However, along with this convenience comes an important question: what happens to human creativity and thinking if the first idea, the first sentence, or even the first direction for a solution is offered by artificial intelligence? Does it suppress a person’s willingness to think independently?

Does AI help us become more creative? Or does it make our thinking more uniform — faster, but also more superficial? AI can be a powerful assistant if we know how to work with it, but it can also become a threat if it makes us passive, inactive, and even dependent on AI.

Creativity Is Not Just a “Good Idea”

We often perceive creativity as the ability to come up with or invent something new and unprecedented. It is often associated with something “tangible”, visually or audibly enjoyable. However, in reality, creativity is much broader. It is a process in which a person connects experience, knowledge, intuition, emotions, and understanding of a specific situation, forming their own perspective. This can happen in almost any profession, even in those where we might think that “nothing new can be invented”.

Creativity is not only the rapid generation of new ideas. It is also a question of why a particular idea is valuable, whom it helps, what problem it solves, and what meaning it brings to people, a team, or an organisation.

This is where a key difference between humans and technology becomes visible. Artificial intelligence can offer many options, but a person is able to evaluate which of them is the right one. AI can create content, but a person gives it context, emotional nuance, and purpose. Or, conversely, if we ourselves have no idea or thought at all, then AI will not be able to help us fully either.

AI as an Accelerator of Creativity

The positive side is obvious. Artificial intelligence is highly effective in helping to overcome the so-called “blank page” feeling. Many people are familiar with situations where, for example, a text needs to be written, a campaign idea needs to be developed, a presentation needs to be structured, or a new focus needs to be found, but the beginning does not come easily. There may be a sense of procrastination or a “blackout”. Everyone deals with it differently.

In such moments, AI can become a useful thinking partner and a stimulus for thinking more broadly, helping us look for new contexts. It can offer several options, help organise chaotic thoughts, provide the first structure, or show the topic from another perspective.

This does not mean that AI does the work instead of the person. Rather, it helps to reach the first draft more quickly, which the person then transforms, complements, evaluates, and adapts. Similar to a conversation with a colleague, sometimes one question or comment is enough for the thought to start moving forward.
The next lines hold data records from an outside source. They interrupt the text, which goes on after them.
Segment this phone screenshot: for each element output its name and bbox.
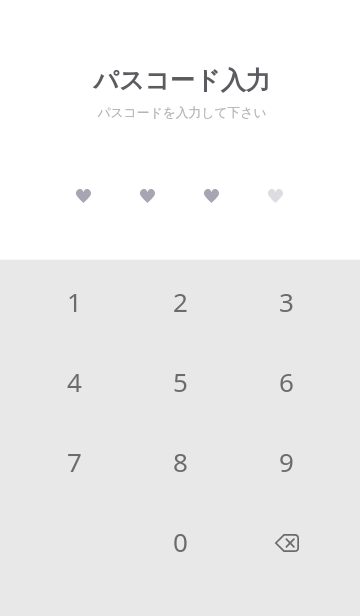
button[interactable]: Delete <box>233 501 339 581</box>
staticText: 3 <box>279 284 294 319</box>
button[interactable]: 3 <box>233 261 339 341</box>
button[interactable]: 4 <box>21 341 127 421</box>
staticText: 5 <box>173 364 188 399</box>
button[interactable]: 5 <box>127 341 233 421</box>
staticText: 4 <box>67 364 82 399</box>
staticText: 9 <box>279 444 294 479</box>
button[interactable]: 7 <box>21 421 127 501</box>
button[interactable]: 2 <box>127 261 233 341</box>
staticText: 8 <box>173 444 188 479</box>
staticText: パスコードを入力して下さい <box>97 105 267 121</box>
staticText: 2 <box>173 284 188 319</box>
staticText: 0 <box>173 524 188 559</box>
staticText: 6 <box>279 364 294 399</box>
button[interactable]: 8 <box>127 421 233 501</box>
button[interactable]: 1 <box>21 261 127 341</box>
button[interactable]: 6 <box>233 341 339 421</box>
staticText: 7 <box>67 444 82 479</box>
staticText: 1 <box>67 284 82 319</box>
staticText: パスコード入力 <box>93 65 271 96</box>
button[interactable]: 0 <box>127 501 233 581</box>
button[interactable]: 9 <box>233 421 339 501</box>
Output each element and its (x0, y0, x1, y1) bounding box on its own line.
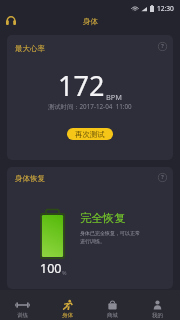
staticText: 测试时间：2017-12-04 11:00 (48, 102, 132, 111)
staticText: 172 (58, 67, 105, 104)
staticText: 100 (40, 260, 62, 277)
staticText: 身体恢复 (15, 174, 45, 183)
staticText: BPM (106, 92, 122, 102)
button[interactable]: 训练 (0, 290, 45, 320)
staticText: 再次测试 (75, 130, 105, 139)
staticText: ? (161, 42, 164, 50)
staticText: 12:30 (157, 4, 174, 13)
staticText: 我的 (152, 312, 163, 319)
button[interactable]: 我的 (135, 290, 180, 320)
staticText: 商城 (107, 312, 118, 319)
button[interactable]: 再次测试 (67, 128, 113, 140)
staticText: % (62, 269, 65, 276)
button[interactable]: 身体恢复 (7, 167, 173, 289)
button[interactable]: 最大心率 (7, 35, 173, 160)
button[interactable]: Help (154, 38, 170, 54)
staticText: 完全恢复 (80, 211, 126, 225)
staticText: ? (161, 173, 164, 181)
staticText: 身体已完全恢复，可以正常 进行训练。 (80, 230, 140, 245)
button[interactable]: Headphones (3, 12, 19, 28)
staticText: 身体 (62, 312, 73, 319)
staticText: 训练 (17, 312, 28, 319)
button[interactable]: 商城 (90, 290, 135, 320)
staticText: 最大心率 (15, 44, 45, 53)
button[interactable]: Help (154, 169, 170, 185)
button[interactable]: 身体 (45, 290, 90, 320)
staticText: 身体 (83, 17, 98, 26)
In a professional environment, this can be especially valuable. Teams can generate ideas faster, test different communication directions, prepare several scenarios, or reach a solution prototype more quickly. This can support innovation because it reduces the time between the idea and its testing.

Where Do the Risks and Problems Begin?

The problem begins when AI shifts from being an assistant to becoming the main thinker. If a person increasingly starts work not with their own idea, but with a proposal from artificial intelligence, the thinking process itself may gradually begin to change. Those who have already worked with AI for some time will understand that AI’s way of thinking can often be quite uniform. In addition, it can be inaccurate, overly illusory, or something it has already offered to others.

Creativity develops when we search, make mistakes, doubt, reformulate, and try again. It is precisely this uncomfortable and sometimes slow process that often leads to the most original solutions. If we completely replace this stage with a ready-made answer, there is a risk of becoming editors rather than creators of ideas.

AI tends to offer logical, correct, and safe solutions. They often sound quite good, but they are not always truly original. If everyone uses similar tools, similar prompts, and similar approaches, content and ideas can become increasingly uniform. As a result, we get many correct solutions, but only a few truly distinctive ones. A large amount of similar material is created, without high added value.

One of the biggest challenges is not that AI will “kill” creativity, but that it may make creativity convenient, predictable, and too similar to others — or even almost identical. Of course, if a person does not think at all, this may also seem like one of the solutions, but the real question is how valuable it will be in the long term.

Human Experience Cannot Be Automated or “Rewritten”

No matter how advanced technology tools become, human experience still has a special role. In creative ideas, the most important aspect is often not only the form, but whether the idea resonates with people. After all, the consumers of your ideas will still be people, not technologies.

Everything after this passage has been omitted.